Within a few months Goblin had, once again, utterly intimidated the hero of his youth. Soon after this Figan himself disappeared. Perhaps he too fell victim to intercommunity aggression. Or perhaps he died, alone, of some disease. We shall never know. I grieved for his passing for I had known him for many years and long admired his intelligence and persistence.

With Figan gone, Goblin's disruptive displays became increasingly violent. And in response the senior males would sit close together and groom one another with almost frenzied concentration. The harder Goblin tried to disrupt their grooming, the more they groomed. And the more intently they groomed, the more reassurance they got from each other, and the longer they could ignore, or pretend to ignore, his tempestuous behaviour. Goblin became increasingly frustrated.

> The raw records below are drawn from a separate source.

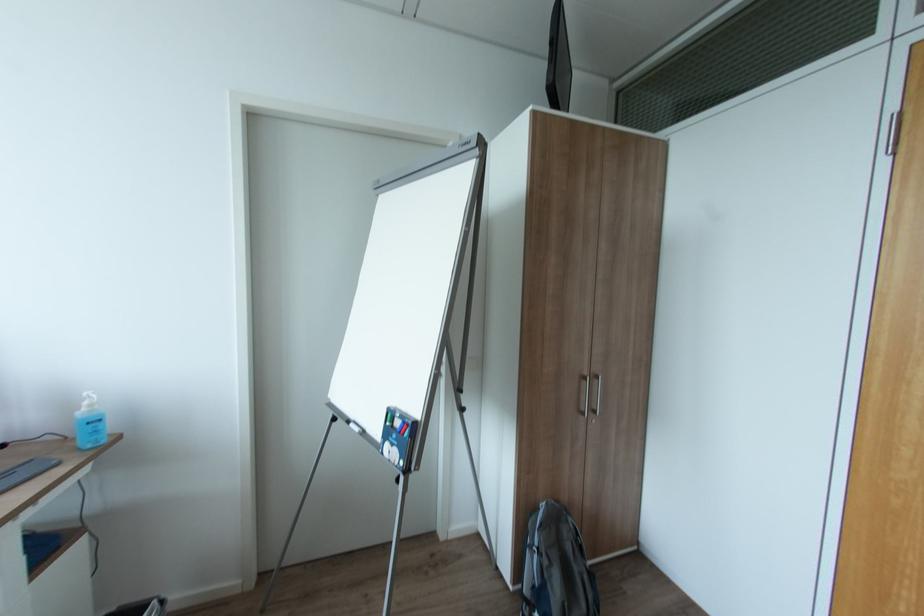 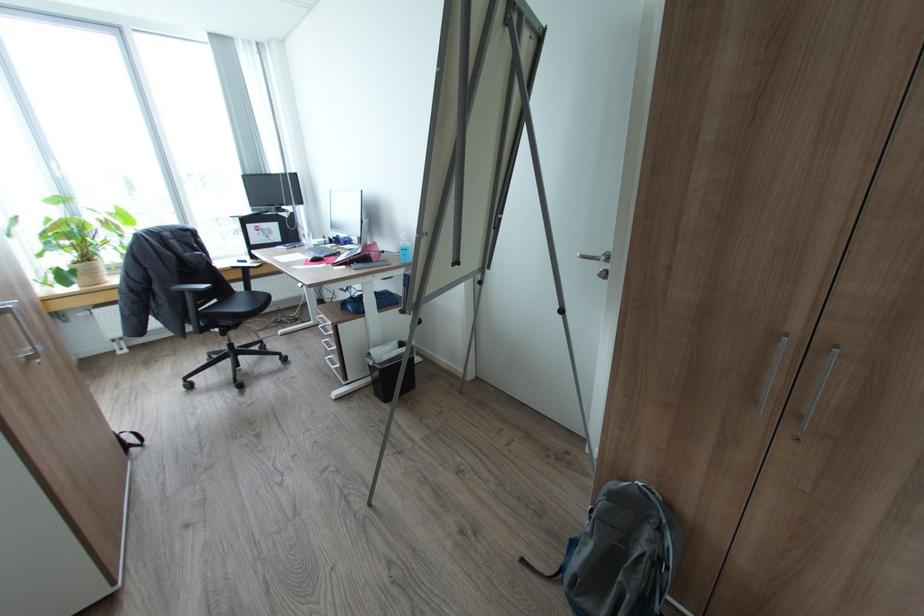 Locate, in the second image, the point that corresponds to the point at 100,432 in the first image.

(408, 254) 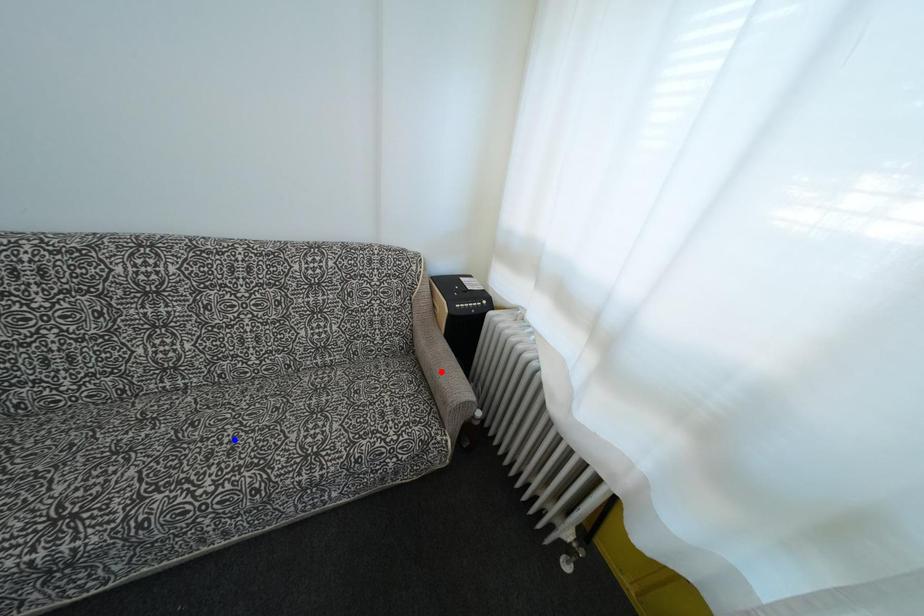 Question: Two points are marked on the image. Which point is closer to the camera?

Choices:
 (A) Blue point is closer.
 (B) Red point is closer.

Answer: (A) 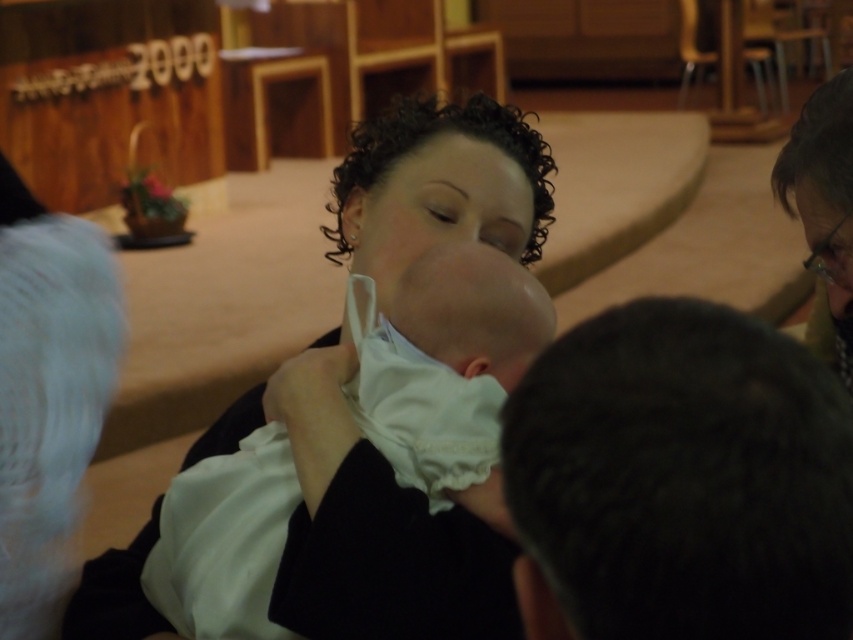 Question: Which object is farther from the camera taking this photo?

Choices:
 (A) dark hair at lower right
 (B) white clothed baby at center

Answer: (B)

Question: Can you confirm if dark hair at lower right is wider than white clothed baby at center?

Choices:
 (A) yes
 (B) no

Answer: (B)

Question: Where is dark hair at lower right located in relation to white clothed baby at center in the image?

Choices:
 (A) below
 (B) above

Answer: (B)

Question: Can you confirm if dark hair at lower right is thinner than white clothed baby at center?

Choices:
 (A) yes
 (B) no

Answer: (A) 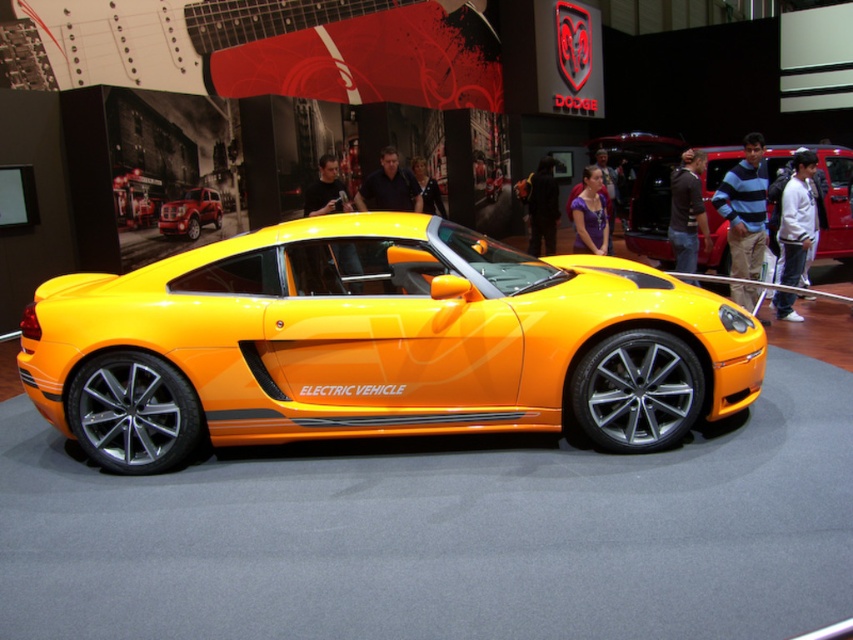 Question: Can you confirm if shiny metallic car at center is positioned to the right of shiny red suv at center?

Choices:
 (A) yes
 (B) no

Answer: (A)

Question: Can you confirm if shiny metallic car at center is positioned to the right of shiny red suv at center?

Choices:
 (A) yes
 (B) no

Answer: (A)

Question: Which of these objects is positioned closest to the shiny orange electric vehicle at center?

Choices:
 (A) shiny red suv at center
 (B) shiny metallic car at center

Answer: (A)

Question: Which point is farther from the camera taking this photo?

Choices:
 (A) (213, 195)
 (B) (361, 378)
 (C) (618, 141)

Answer: (C)

Question: Does shiny orange electric vehicle at center appear over shiny metallic car at center?

Choices:
 (A) yes
 (B) no

Answer: (B)

Question: Which point is farther to the camera?

Choices:
 (A) shiny red suv at center
 (B) shiny orange electric vehicle at center

Answer: (A) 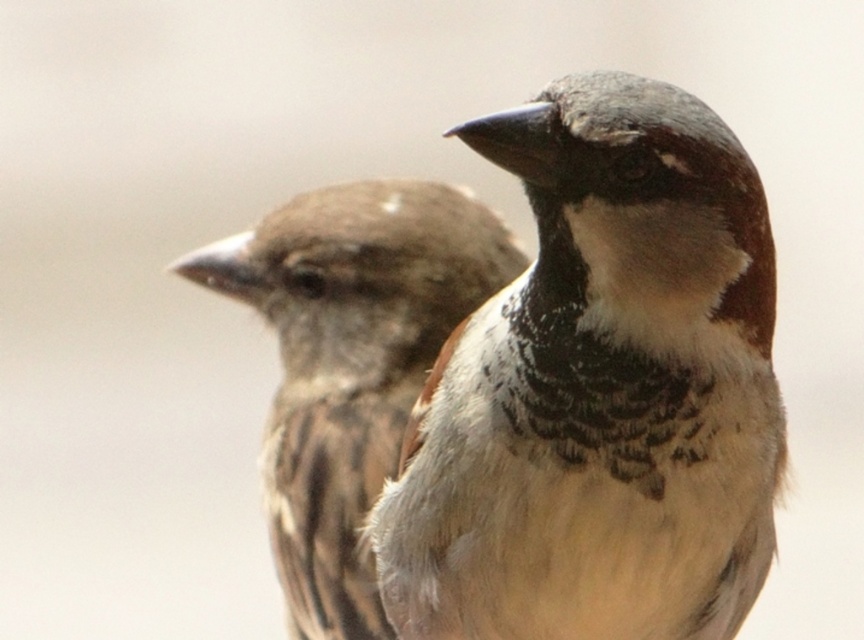 You are a photographer who wants to adjust the focus of your camera to capture the brown speckled feathers at center. What coordinates should you aim for to ensure the feathers are in focus?

The brown speckled feathers at center are located at coordinates point (600, 392), so you should aim your camera focus at that point to ensure they are in focus.

You are a photographer trying to capture both the brown speckled feathers at center and the brown feathered sparrow at left in focus. Based on the scene, which object would appear more blurred in the final photo?

The brown speckled feathers at center would appear more blurred because it is thinner than the brown feathered sparrow at left, making it harder to maintain focus on the thinner object in a close proximity shot.

You are a photographer trying to capture a clear image of the brown speckled feathers at center and the brown feathered sparrow at left. Based on the scene, which one is more likely to be in focus?

The brown speckled feathers at center is in front of the brown feathered sparrow at left, so it is more likely to be in focus. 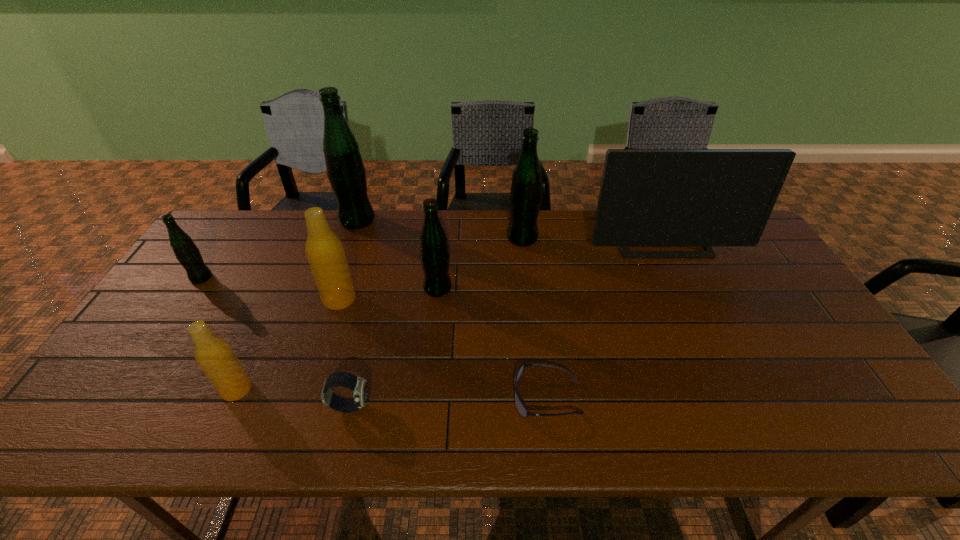 Find the location of a particular element. The height and width of the screenshot is (540, 960). empty space between the second green beer bottle from left to right and the bigger tan beer bottle is located at coordinates (348, 260).

This screenshot has height=540, width=960. I want to click on vacant space that is in between the second green beer bottle from right to left and the third smallest green beer bottle, so click(480, 264).

In order to click on vacant region between the shortest object and the fifth object from left to right in this screenshot , I will do `click(448, 401)`.

This screenshot has height=540, width=960. What are the coordinates of `vacant area that lies between the tallest object and the third green beer bottle from left to right` in the screenshot? It's located at (397, 254).

The image size is (960, 540). I want to click on vacant space in between the tallest object and the watch, so click(353, 313).

Find the location of a particular element. Image resolution: width=960 pixels, height=540 pixels. empty space that is in between the computer monitor and the dark watch is located at coordinates (506, 323).

Find the location of a particular element. empty location between the right tan beer bottle and the leftmost object is located at coordinates [x=271, y=288].

Identify which object is located as the second nearest to the tallest object. Please provide its 2D coordinates. Your answer should be formatted as a tuple, i.e. [(x, y)], where the tuple contains the x and y coordinates of a point satisfying the conditions above.

[(434, 254)]

Locate which object ranks sixth in proximity to the watch. Please provide its 2D coordinates. Your answer should be formatted as a tuple, i.e. [(x, y)], where the tuple contains the x and y coordinates of a point satisfying the conditions above.

[(346, 172)]

In order to click on beer bottle object that ranks as the fourth closest to the smallest green beer bottle in this screenshot , I will do `click(434, 254)`.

For one thing it is much harder to threaten a rival if he will not flee or even meet your gaze. For another, his rivals were displaying overt signs of friendship and that was hard for Goblin to swallow. At all costs he must break up these grooming sessions.

But the older males, their eyes only a few inches from small patches of fur, were able to maintain a pretence of disinterest for over fifteen minutes. Again and again he displayed towards and past them. In between, panting, he sat and glared. Eventually, he passed the threshold of caution and became brave enough to actually attack one of the groomers.

These incidents were amazing to watch. One day, for example, Goblin suddenly arrived in the group that I had been following all morning, which included Satan and Jomeo. As soon as he appeared, the two seniors, as usual, approached and began to groom each other. Goblin stood, his hair bristling, and stared at them, but they paid no heed. After a few minutes he started one of his displays. The two senior males continued to groom, their concentration seeming almost fanatical. The females and youngsters screamed in a satisfying way and shot up trees. But Goblin was not interested in intimidating
them,
only his rivals. He paused, then displayed again, passing a little closer to the two males. They continued to groom, even more frenziedly. And so it went on.
Goblin displayed vigorously seven times until he had worked himself into a state of utter fury. Then, during an eighth display he attacked Satan, leaping into the tree above and stamping down onto the older male's head. Now the groomers were forced to respond. Screaming loudly they charged Goblin, waving their arms in rage. And despite the fact that his adversaries weighed 108 pounds and 103 pounds respectively, the eighty-pound Goblin stood his ground and tackled them both. For just over a minute they grappled and hit at each other—then, to my utter amazement, Satan and Jomeo fled while Goblin chased after them, hurling rocks. And then, as though to emphasize his statement, Goblin attacked Satan again. After that, as though the tension was altogether too much for him, Goblin left the group altogether.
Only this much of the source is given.